Going back to the stem cell issue, I wonder if the problem isn't a kind of failure of imagination. You hear of people who oppose stem cell research then suddenly change their minds when someone in their family gets a relevant disease - like Nancy Reagan. It's like it isn't real to them unless it happens to personally affect them.
Hi Paul,
I swung by to wish you and yours a Happy Valentine's Day! I enjoyed reading your musical choices in response to my post, especially the fact that you were open with your feelings about "that woman's voice." :)
This is an interesting post. I realize it's part of a triology I don't have time to read part 1 of. However, that would not affect my comment. I do not believe there is a placed called "hell" or by another name, that one goes to after death or is suspended in limbo or what not after death.
I do feel that "hell" (semantics aside) is lived while on earth.
I agree with you that a fleeting "being in hell" is emphatically not the experience of enduring/suffering/battling true longterm hell. I wish you did not need to face, what I term as hell, everyday of your life since your illness became at that level.
As someone else who has eluded NIH, I understand, but only "understand" to the extent of my own experience.Obviously, it is not the same, by any stretch, even if we had the same illness. That would remove the individuality from the individual which is a topic for another time. I will not diminish what you are experiencing by any further comparison to me.
Thinking of you,
gel(blogger's open Id is not working so I coded my link at the top of my comment)

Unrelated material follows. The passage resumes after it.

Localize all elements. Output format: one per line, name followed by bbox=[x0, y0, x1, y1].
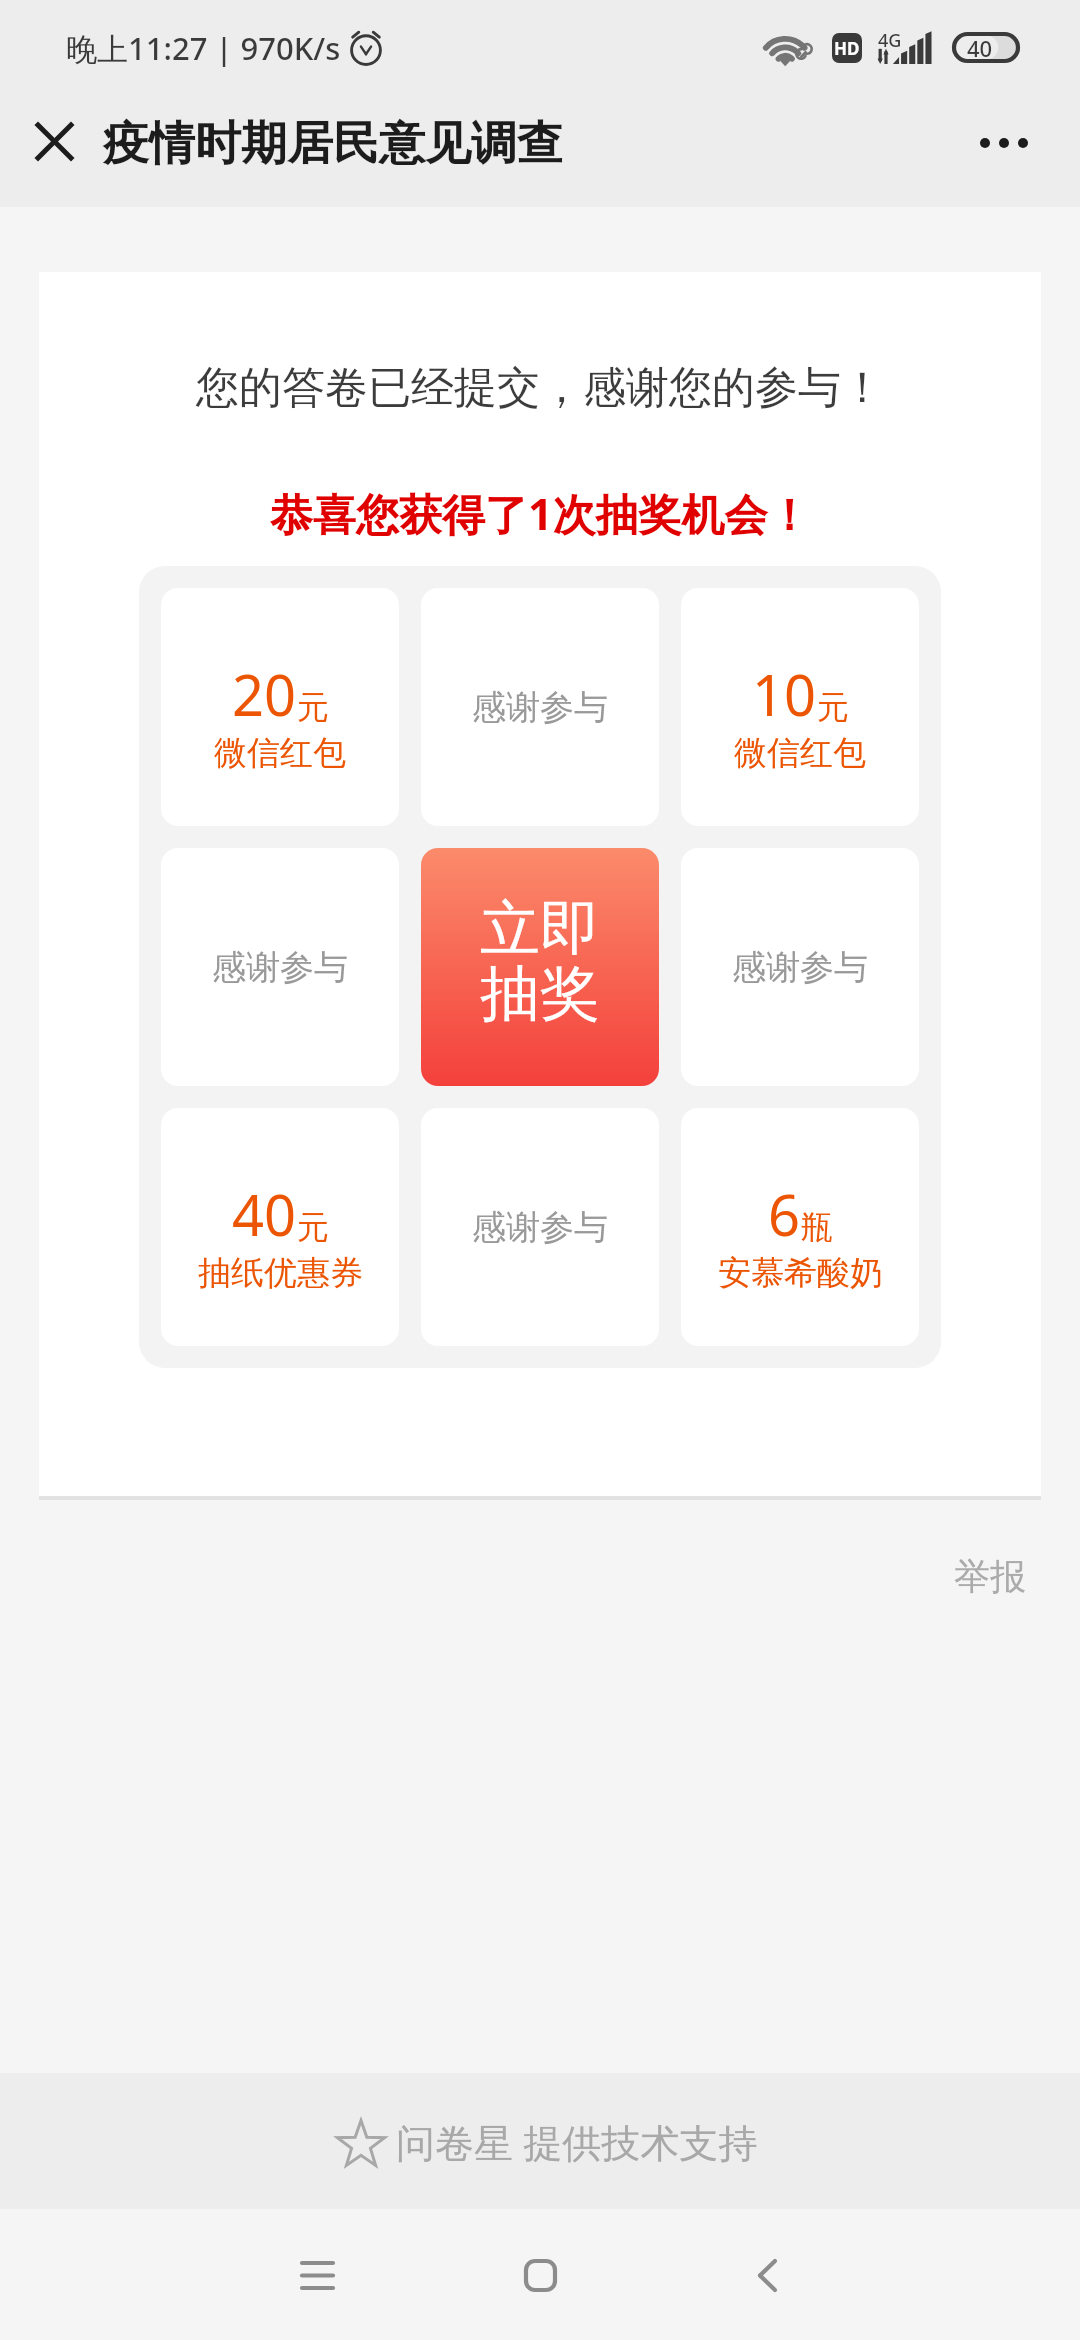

Thanks for thinking of me, we're on the same wavelength... and you've got me wondering what went on with you at NIH.
Paul I'd like u to come and comment on my current post...looking forward to ur very valued thoughts.
Keshi.
and living hell sounds like the term that we're after.
The conception of Hell was invented to scare the Hell out of people which is ironic since most people existed in a living hell where other people could end your life at the drop of a hat.
We live in unimaginable personal freedom compared to what 99% of humans experienced.
The other day I watched a doc on International Sex Slaves..that is Hell..
the feeling of being trapped and forced to suffer without any hope of ever being rescued.
I am sorry for your condition. In this, so far, my ultimate thought reflects back to a quote from Mother Teresa:
"I know God will not give me anything I can't handle. I just wish that He didn't trust me so much."
Tim
LT: To all your points, hell on earth would be rare to non-existent without the indifference/active participation of other people.
TIM, thanks - and funny! I'd never heard that quote.
I'm honestly taken aback by your assessment of "funny." Then again, most of the time when I feel as though God has laid a reality on me, I laugh... not out of humor, but, instead, out of the sheer hilarity of my realization that God works completely independent of my own understanding. Now, that's funny.